== ENTRIES SUPPLIED

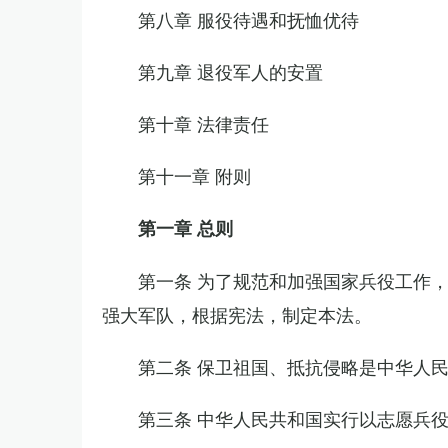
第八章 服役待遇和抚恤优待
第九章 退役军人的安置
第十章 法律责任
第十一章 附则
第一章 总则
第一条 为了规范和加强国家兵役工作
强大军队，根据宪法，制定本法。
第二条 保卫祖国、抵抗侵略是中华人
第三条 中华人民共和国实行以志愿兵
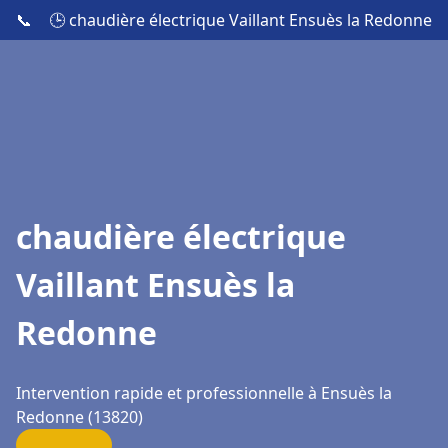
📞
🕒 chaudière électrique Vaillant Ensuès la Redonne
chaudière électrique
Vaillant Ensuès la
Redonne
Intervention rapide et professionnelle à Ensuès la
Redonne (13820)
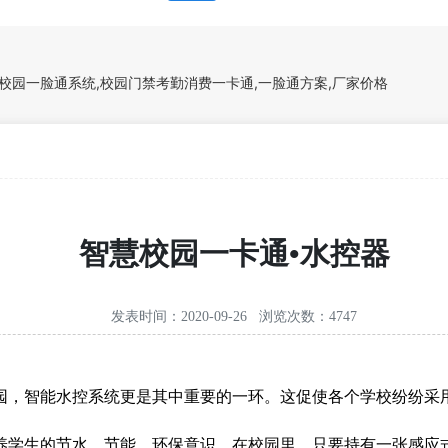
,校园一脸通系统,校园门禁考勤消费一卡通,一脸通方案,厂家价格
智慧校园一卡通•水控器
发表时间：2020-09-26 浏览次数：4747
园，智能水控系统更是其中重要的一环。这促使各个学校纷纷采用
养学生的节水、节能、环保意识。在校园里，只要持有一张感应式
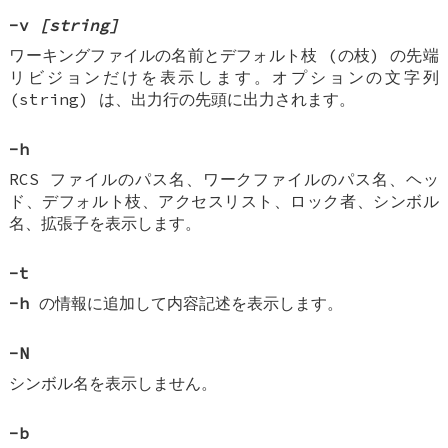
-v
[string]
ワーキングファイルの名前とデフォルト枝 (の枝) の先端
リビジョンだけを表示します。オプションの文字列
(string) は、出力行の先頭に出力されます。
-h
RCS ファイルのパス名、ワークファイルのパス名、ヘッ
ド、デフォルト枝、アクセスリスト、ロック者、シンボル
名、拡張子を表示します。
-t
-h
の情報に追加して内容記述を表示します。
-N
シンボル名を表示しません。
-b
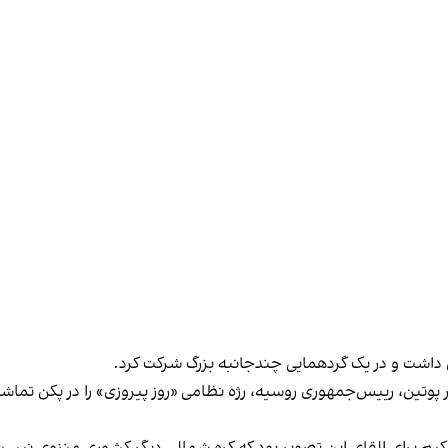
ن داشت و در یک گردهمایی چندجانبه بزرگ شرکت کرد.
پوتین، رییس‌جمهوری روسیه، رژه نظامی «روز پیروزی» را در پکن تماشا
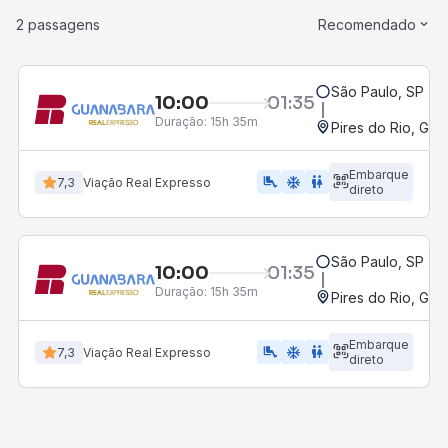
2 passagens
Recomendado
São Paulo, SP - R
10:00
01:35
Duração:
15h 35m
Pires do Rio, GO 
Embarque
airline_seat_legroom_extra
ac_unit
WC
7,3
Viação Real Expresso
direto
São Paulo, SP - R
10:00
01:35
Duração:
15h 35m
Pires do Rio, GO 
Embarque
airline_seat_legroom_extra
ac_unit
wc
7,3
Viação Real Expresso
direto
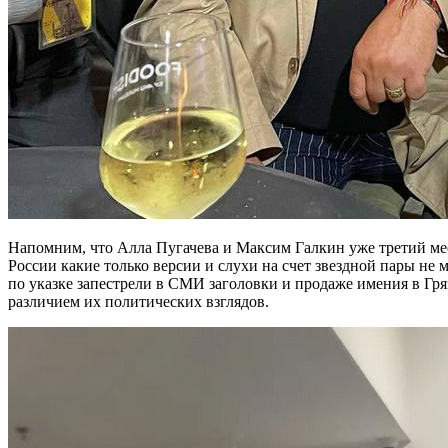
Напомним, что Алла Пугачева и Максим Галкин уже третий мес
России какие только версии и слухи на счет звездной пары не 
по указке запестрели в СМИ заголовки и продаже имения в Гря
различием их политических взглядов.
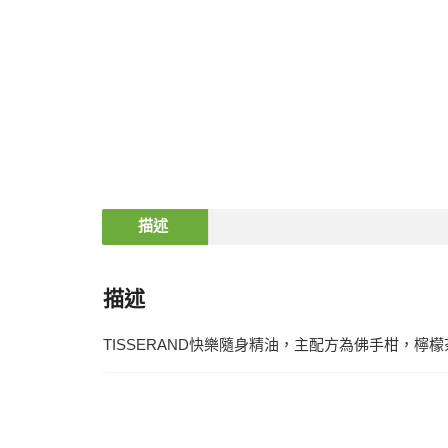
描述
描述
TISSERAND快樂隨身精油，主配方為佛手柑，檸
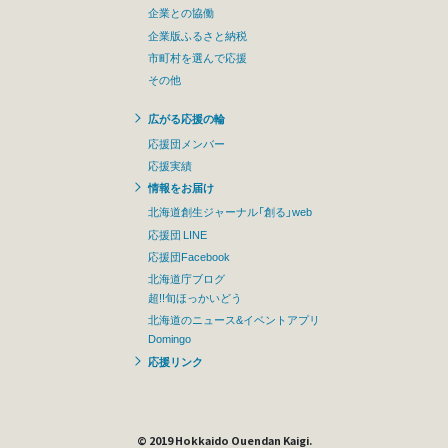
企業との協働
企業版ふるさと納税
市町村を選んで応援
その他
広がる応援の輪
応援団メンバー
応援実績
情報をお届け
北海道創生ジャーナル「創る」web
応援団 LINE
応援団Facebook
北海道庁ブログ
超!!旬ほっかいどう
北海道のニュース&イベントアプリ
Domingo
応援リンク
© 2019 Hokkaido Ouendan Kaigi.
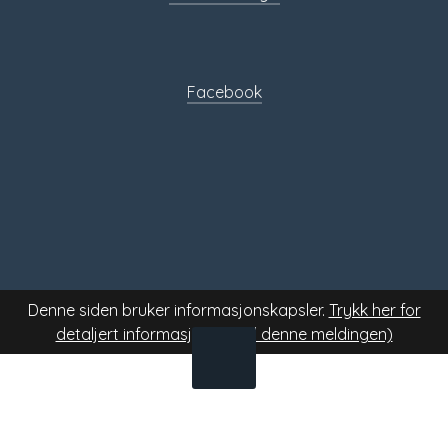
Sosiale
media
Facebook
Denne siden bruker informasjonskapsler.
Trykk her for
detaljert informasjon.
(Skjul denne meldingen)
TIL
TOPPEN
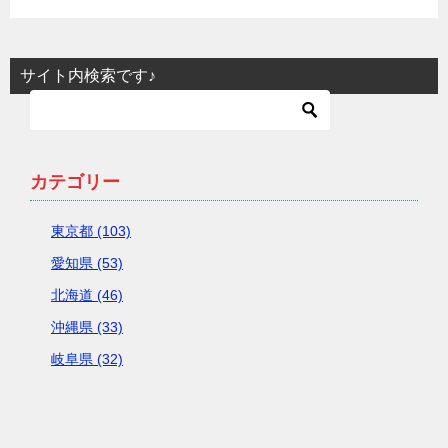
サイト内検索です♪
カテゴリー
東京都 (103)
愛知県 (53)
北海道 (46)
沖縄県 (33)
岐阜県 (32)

====
== ENTRIES SUPPLIED

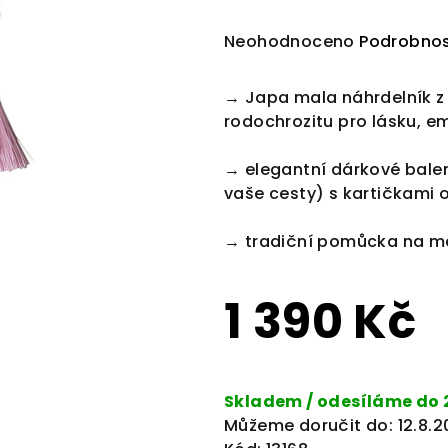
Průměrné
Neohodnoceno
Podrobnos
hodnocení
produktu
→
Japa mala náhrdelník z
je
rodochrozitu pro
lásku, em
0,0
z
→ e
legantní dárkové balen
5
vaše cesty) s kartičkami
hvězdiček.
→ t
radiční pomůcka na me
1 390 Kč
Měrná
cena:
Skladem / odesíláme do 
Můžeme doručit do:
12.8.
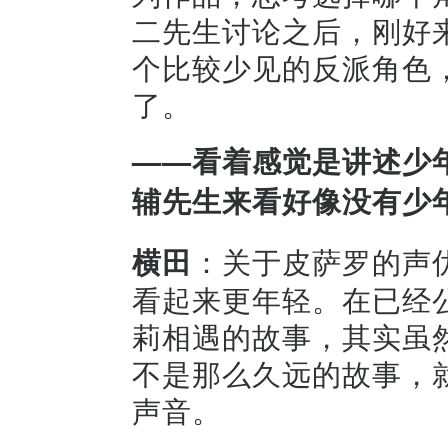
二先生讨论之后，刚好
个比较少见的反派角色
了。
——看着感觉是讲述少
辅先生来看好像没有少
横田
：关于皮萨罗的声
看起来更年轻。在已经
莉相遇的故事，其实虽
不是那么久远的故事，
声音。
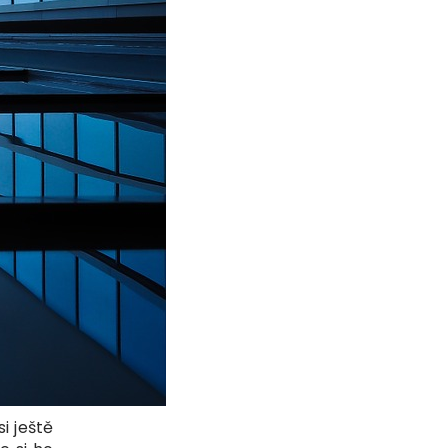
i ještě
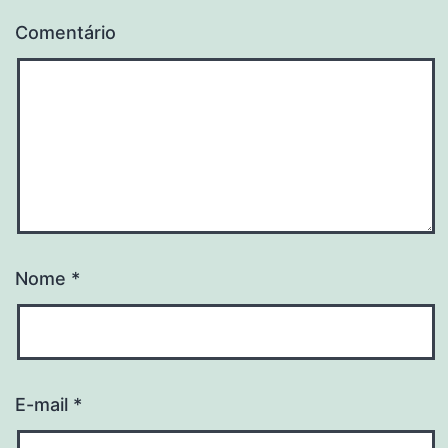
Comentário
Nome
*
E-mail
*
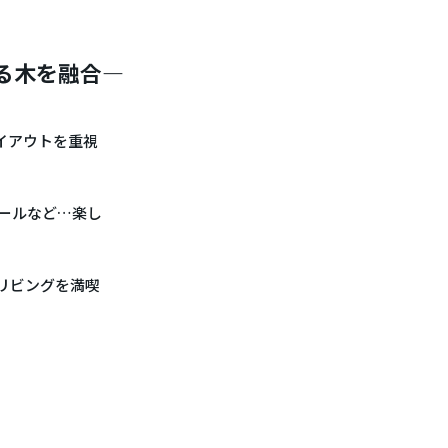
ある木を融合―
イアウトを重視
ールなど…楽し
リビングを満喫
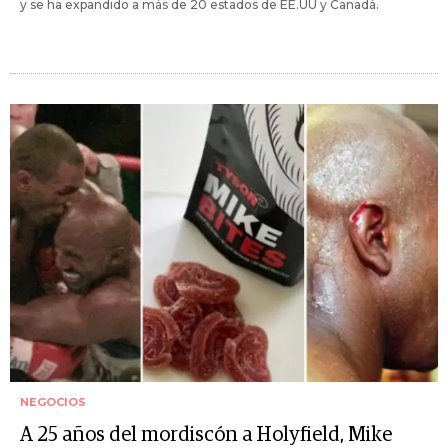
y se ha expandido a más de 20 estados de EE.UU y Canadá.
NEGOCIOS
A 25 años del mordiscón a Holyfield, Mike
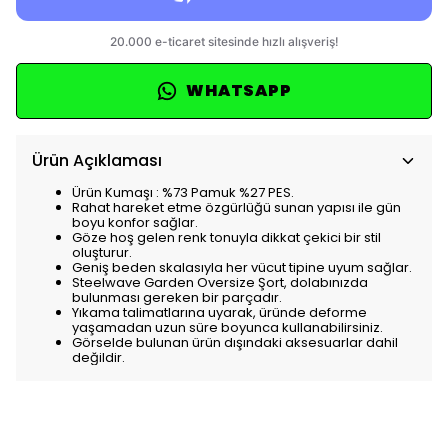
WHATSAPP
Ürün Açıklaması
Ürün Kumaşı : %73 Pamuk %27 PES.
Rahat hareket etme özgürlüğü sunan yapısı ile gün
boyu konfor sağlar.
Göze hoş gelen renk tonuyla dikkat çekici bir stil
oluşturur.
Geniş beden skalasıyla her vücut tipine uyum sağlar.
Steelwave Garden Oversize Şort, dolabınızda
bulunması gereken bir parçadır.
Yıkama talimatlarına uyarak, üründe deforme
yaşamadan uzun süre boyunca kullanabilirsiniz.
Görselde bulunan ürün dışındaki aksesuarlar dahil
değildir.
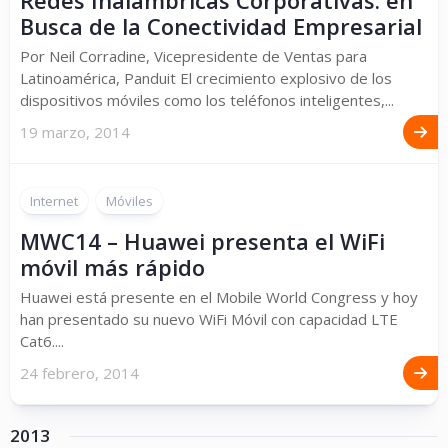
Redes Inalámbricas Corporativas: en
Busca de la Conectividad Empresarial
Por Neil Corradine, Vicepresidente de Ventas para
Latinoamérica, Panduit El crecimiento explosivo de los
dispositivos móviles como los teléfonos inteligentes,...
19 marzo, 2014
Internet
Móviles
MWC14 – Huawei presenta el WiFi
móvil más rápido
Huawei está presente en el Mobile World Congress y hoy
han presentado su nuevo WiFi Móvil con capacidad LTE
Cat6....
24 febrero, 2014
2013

====
== ENTRIES SUPPLIED

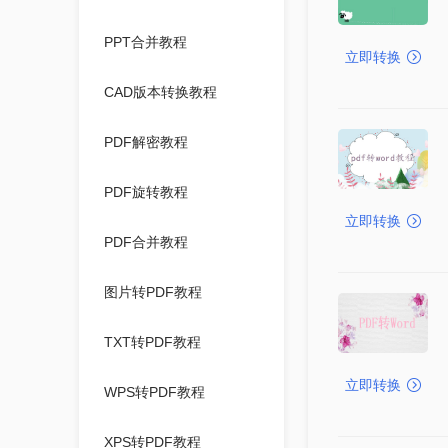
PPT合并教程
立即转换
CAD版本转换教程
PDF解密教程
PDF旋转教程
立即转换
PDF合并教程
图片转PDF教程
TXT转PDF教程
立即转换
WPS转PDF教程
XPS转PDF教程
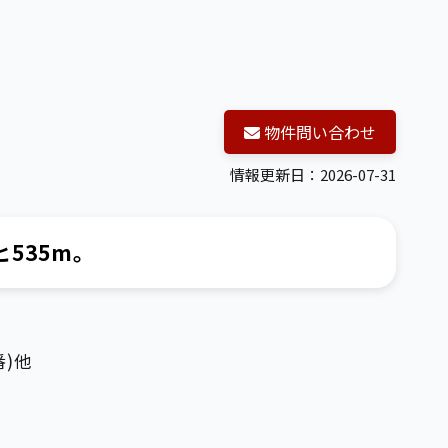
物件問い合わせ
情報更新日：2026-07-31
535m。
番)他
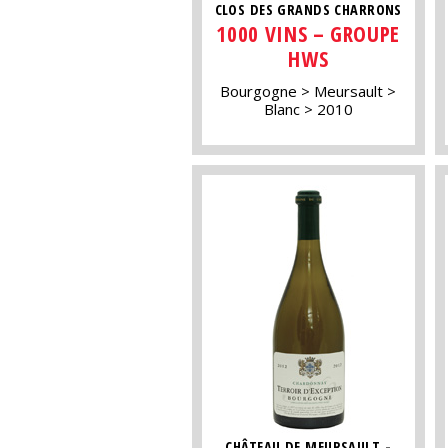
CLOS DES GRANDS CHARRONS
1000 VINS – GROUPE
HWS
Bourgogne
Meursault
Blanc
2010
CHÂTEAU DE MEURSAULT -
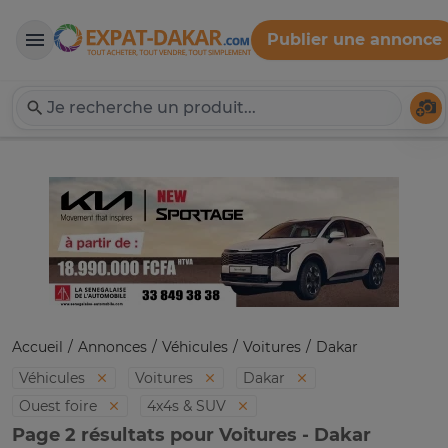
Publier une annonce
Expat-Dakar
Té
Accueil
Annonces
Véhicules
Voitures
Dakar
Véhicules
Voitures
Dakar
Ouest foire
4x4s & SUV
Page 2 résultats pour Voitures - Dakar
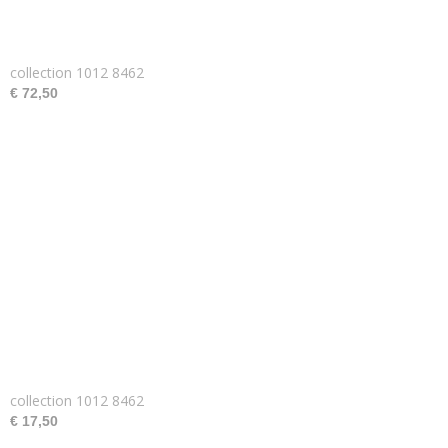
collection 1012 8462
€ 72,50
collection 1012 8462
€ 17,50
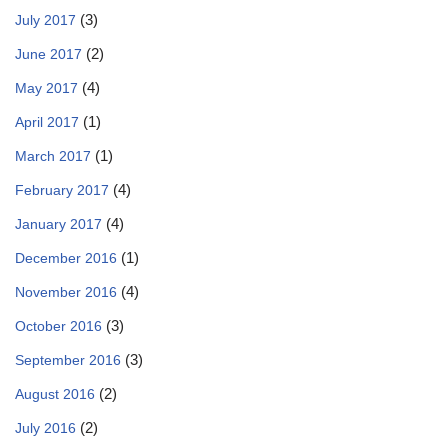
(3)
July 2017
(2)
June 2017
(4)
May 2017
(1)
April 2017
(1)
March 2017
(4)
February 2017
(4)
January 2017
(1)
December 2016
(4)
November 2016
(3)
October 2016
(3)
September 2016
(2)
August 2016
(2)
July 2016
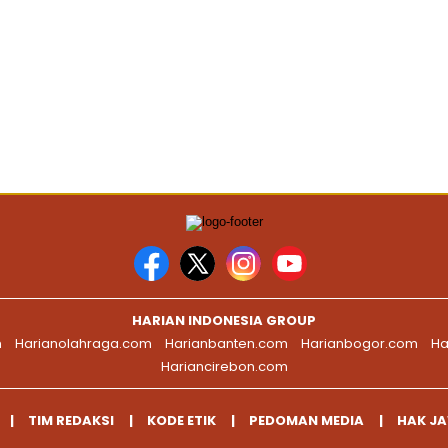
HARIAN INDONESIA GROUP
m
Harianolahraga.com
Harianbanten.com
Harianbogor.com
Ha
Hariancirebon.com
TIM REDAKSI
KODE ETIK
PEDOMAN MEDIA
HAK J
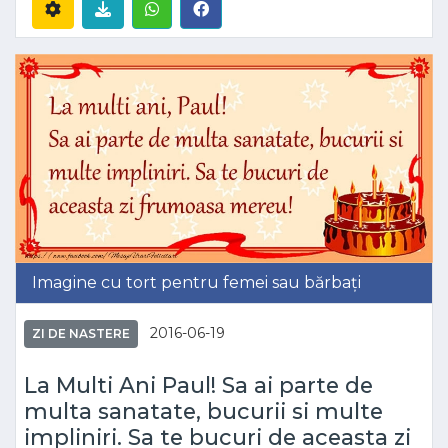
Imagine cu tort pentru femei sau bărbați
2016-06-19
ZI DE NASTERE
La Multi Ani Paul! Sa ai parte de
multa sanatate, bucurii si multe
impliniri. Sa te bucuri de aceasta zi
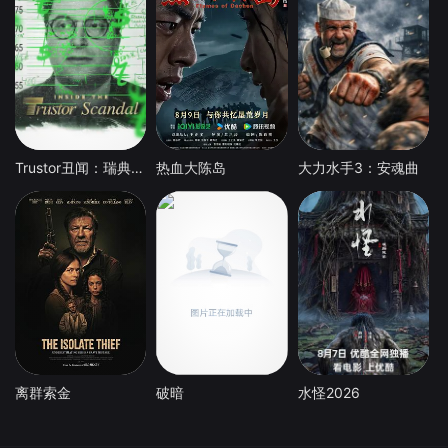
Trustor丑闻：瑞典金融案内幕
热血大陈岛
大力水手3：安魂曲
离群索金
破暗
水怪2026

====

- _YOUR ASSIGNMENT_
Beginning at the line above that contains "第八章 服役待遇和抚恤优待", repeat each line exactly through the one that contains "园，智能水控系统更是其中重要的一环。这促使各个学校纷纷采用", and leave out the pictures.

- _SOLUTION FOR THIS EXERCISE_
第八章 服役待遇和抚恤优待
第九章 退役军人的安置
第十章 法律责任
第十一章 附则
第一章 总则
第一条 为了规范和加强国家兵役工作
强大军队，根据宪法，制定本法。
第二条 保卫祖国、抵抗侵略是中华人
第三条 中华人民共和国实行以志愿兵
📞
🕒 chaudière électrique Vaillant Ensuès la Redonne
chaudière électrique
Vaillant Ensuès la
Redonne
Intervention rapide et professionnelle à Ensuès la
Redonne (13820)
,校园一脸通系统,校园门禁考勤消费一卡通,一脸通方案,厂家价格
智慧校园一卡通•水控器
发表时间：2020-09-26 浏览次数：4747
园，智能水控系统更是其中重要的一环。这促使各个学校纷纷采用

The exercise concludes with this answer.